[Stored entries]
[Start of section]
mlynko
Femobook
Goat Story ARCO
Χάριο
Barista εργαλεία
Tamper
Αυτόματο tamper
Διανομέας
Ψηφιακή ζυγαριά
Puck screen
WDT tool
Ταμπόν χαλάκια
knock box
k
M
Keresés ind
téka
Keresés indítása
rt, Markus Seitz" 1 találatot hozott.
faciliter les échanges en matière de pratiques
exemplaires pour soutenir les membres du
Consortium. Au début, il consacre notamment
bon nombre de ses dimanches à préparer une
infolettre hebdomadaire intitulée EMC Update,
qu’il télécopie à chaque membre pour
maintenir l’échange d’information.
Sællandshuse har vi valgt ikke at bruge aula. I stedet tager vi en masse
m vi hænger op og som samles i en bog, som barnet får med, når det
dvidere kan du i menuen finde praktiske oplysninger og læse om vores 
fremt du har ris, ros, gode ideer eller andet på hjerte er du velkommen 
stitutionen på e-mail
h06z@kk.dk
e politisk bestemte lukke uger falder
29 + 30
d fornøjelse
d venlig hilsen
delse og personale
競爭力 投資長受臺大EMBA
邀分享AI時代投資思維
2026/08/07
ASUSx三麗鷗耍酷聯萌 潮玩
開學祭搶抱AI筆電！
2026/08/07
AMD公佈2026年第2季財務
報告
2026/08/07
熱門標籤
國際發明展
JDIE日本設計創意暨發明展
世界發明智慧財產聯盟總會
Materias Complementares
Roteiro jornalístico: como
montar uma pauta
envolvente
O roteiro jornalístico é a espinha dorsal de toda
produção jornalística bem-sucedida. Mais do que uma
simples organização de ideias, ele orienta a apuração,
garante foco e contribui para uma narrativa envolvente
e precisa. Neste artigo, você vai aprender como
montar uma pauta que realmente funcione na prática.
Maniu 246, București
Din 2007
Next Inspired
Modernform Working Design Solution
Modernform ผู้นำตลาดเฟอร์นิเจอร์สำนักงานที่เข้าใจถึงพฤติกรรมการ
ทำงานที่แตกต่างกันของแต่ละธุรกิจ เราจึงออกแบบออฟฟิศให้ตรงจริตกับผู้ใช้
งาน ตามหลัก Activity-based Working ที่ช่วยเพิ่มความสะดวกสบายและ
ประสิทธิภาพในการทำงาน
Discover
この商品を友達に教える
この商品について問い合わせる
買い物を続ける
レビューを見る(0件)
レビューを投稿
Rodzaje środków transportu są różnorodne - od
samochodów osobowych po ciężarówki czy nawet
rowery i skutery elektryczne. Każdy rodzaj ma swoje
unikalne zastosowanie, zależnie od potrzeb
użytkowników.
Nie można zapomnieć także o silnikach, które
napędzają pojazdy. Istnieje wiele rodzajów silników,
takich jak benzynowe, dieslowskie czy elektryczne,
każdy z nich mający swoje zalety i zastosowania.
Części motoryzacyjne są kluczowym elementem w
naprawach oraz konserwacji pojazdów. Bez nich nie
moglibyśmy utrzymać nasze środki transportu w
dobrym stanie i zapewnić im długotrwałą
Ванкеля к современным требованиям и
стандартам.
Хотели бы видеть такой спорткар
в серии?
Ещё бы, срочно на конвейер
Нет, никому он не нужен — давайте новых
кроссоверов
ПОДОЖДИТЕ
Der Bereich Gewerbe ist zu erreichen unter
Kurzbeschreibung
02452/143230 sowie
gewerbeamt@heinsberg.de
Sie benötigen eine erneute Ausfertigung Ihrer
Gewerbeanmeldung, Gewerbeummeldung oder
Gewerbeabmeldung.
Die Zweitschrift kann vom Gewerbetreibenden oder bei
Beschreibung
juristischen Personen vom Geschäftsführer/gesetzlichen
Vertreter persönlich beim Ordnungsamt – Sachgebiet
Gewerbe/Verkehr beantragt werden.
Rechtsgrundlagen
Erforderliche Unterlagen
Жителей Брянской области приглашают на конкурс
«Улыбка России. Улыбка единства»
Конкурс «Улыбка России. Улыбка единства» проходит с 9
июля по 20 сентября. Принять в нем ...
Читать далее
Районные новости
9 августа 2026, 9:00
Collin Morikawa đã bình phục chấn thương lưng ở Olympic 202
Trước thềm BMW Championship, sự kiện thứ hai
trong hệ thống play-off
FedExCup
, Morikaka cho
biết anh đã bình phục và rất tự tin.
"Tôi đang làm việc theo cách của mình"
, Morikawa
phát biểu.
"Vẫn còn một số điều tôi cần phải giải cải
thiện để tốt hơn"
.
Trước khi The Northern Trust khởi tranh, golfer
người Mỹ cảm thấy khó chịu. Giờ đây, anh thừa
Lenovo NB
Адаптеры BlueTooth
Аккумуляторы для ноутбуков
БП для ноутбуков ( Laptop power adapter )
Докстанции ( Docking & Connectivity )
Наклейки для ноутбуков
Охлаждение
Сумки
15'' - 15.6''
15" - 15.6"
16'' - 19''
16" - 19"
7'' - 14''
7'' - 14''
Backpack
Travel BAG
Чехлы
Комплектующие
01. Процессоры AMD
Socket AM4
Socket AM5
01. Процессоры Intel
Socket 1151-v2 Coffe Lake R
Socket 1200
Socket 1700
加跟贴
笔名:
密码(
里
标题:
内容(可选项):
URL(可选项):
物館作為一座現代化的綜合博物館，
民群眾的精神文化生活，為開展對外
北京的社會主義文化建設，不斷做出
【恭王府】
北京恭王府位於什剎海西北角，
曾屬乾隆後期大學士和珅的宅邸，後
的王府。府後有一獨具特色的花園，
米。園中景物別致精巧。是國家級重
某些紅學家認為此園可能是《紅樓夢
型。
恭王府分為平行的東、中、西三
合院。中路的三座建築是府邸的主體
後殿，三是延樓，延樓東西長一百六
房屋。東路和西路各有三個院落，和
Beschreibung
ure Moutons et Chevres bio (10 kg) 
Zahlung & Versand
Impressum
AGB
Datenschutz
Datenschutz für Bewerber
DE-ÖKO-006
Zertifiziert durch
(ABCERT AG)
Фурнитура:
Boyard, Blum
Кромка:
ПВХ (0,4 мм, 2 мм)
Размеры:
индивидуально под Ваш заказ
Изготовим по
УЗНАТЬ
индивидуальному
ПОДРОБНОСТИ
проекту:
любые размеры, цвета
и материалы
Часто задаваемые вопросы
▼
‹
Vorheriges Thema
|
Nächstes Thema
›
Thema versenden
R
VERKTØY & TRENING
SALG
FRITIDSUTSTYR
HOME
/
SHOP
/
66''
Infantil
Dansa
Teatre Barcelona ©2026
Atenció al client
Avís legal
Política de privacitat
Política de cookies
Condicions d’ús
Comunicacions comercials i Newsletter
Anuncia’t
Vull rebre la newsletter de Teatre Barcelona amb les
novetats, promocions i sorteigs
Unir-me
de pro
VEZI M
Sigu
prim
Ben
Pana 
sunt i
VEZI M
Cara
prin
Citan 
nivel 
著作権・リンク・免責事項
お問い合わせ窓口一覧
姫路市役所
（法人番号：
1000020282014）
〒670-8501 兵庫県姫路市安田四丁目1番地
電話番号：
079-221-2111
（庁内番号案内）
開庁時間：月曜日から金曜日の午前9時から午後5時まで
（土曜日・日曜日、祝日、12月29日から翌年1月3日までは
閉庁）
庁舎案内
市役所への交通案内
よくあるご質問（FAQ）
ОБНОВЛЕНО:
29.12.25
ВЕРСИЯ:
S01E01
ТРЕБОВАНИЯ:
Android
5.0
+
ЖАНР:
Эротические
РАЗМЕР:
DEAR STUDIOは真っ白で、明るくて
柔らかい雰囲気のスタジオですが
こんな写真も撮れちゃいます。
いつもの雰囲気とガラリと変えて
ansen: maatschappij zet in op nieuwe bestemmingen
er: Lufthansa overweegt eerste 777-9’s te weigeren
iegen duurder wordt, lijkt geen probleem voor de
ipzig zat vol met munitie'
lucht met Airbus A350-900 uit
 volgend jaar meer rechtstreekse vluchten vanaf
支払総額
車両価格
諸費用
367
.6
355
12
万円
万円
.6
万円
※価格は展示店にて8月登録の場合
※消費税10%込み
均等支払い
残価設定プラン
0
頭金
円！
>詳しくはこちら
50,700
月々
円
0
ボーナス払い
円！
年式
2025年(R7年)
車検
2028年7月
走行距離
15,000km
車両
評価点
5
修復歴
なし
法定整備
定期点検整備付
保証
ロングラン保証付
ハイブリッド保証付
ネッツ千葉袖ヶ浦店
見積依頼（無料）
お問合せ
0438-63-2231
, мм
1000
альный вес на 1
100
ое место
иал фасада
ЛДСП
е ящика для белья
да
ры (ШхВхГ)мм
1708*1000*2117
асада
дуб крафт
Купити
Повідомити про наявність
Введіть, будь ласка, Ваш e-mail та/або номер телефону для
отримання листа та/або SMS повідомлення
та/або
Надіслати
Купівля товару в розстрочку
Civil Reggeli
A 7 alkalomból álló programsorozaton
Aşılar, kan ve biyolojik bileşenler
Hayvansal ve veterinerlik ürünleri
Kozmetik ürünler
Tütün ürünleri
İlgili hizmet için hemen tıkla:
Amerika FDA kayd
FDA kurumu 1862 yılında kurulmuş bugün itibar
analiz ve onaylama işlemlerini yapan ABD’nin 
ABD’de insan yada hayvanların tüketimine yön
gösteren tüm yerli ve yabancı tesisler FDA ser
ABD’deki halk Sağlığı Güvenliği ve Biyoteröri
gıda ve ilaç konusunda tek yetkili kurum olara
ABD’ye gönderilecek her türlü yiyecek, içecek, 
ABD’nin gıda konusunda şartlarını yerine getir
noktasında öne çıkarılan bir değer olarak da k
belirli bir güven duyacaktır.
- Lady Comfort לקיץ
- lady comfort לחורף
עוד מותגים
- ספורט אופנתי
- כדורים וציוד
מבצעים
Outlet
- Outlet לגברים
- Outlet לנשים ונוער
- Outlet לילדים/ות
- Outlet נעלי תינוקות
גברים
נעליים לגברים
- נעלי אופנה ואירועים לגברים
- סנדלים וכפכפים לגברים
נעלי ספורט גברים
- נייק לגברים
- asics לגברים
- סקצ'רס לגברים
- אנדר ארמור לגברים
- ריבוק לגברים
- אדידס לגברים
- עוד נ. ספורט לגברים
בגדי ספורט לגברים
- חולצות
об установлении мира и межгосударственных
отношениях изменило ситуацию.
[End of section]
#### [Task description]
Write out, from the lines above, only those from the line with "faciliter les échanges" to the line with "naprawach oraz konserwacji", exactly as given, including the first and the last.

#### [Output below]
faciliter les échanges en matière de pratiques
exemplaires pour soutenir les membres du
Consortium. Au début, il consacre notamment
bon nombre de ses dimanches à préparer une
infolettre hebdomadaire intitulée EMC Update,
qu’il télécopie à chaque membre pour
maintenir l’échange d’information.
Sællandshuse har vi valgt ikke at bruge aula. I stedet tager vi en masse
m vi hænger op og som samles i en bog, som barnet får med, når det
dvidere kan du i menuen finde praktiske oplysninger og læse om vores 
fremt du har ris, ros, gode ideer eller andet på hjerte er du velkommen 
stitutionen på e-mail
h06z@kk.dk
e politisk bestemte lukke uger falder
29 + 30
d fornøjelse
d venlig hilsen
delse og personale
競爭力 投資長受臺大EMBA
邀分享AI時代投資思維
2026/08/07
ASUSx三麗鷗耍酷聯萌 潮玩
開學祭搶抱AI筆電！
2026/08/07
AMD公佈2026年第2季財務
報告
2026/08/07
熱門標籤
國際發明展
JDIE日本設計創意暨發明展
世界發明智慧財產聯盟總會
Materias Complementares
Roteiro jornalístico: como
montar uma pauta
envolvente
O roteiro jornalístico é a espinha dorsal de toda
produção jornalística bem-sucedida. Mais do que uma
simples organização de ideias, ele orienta a apuração,
garante foco e contribui para uma narrativa envolvente
e precisa. Neste artigo, você vai aprender como
montar uma pauta que realmente funcione na prática.
Maniu 246, București
Din 2007
Next Inspired
Modernform Working Design Solution
Modernform ผู้นำตลาดเฟอร์นิเจอร์สำนักงานที่เข้าใจถึงพฤติกรรมการ
ทำงานที่แตกต่างกันของแต่ละธุรกิจ เราจึงออกแบบออฟฟิศให้ตรงจริตกับผู้ใช้
งาน ตามหลัก Activity-based Working ที่ช่วยเพิ่มความสะดวกสบายและ
ประสิทธิภาพในการทำงาน
Discover
この商品を友達に教える
この商品について問い合わせる
買い物を続ける
レビューを見る(0件)
レビューを投稿
Rodzaje środków transportu są różnorodne - od
samochodów osobowych po ciężarówki czy nawet
rowery i skutery elektryczne. Każdy rodzaj ma swoje
unikalne zastosowanie, zależnie od potrzeb
użytkowników.
Nie można zapomnieć także o silnikach, które
napędzają pojazdy. Istnieje wiele rodzajów silników,
takich jak benzynowe, dieslowskie czy elektryczne,
każdy z nich mający swoje zalety i zastosowania.
Części motoryzacyjne są kluczowym elementem w
naprawach oraz konserwacji pojazdów. Bez nich nie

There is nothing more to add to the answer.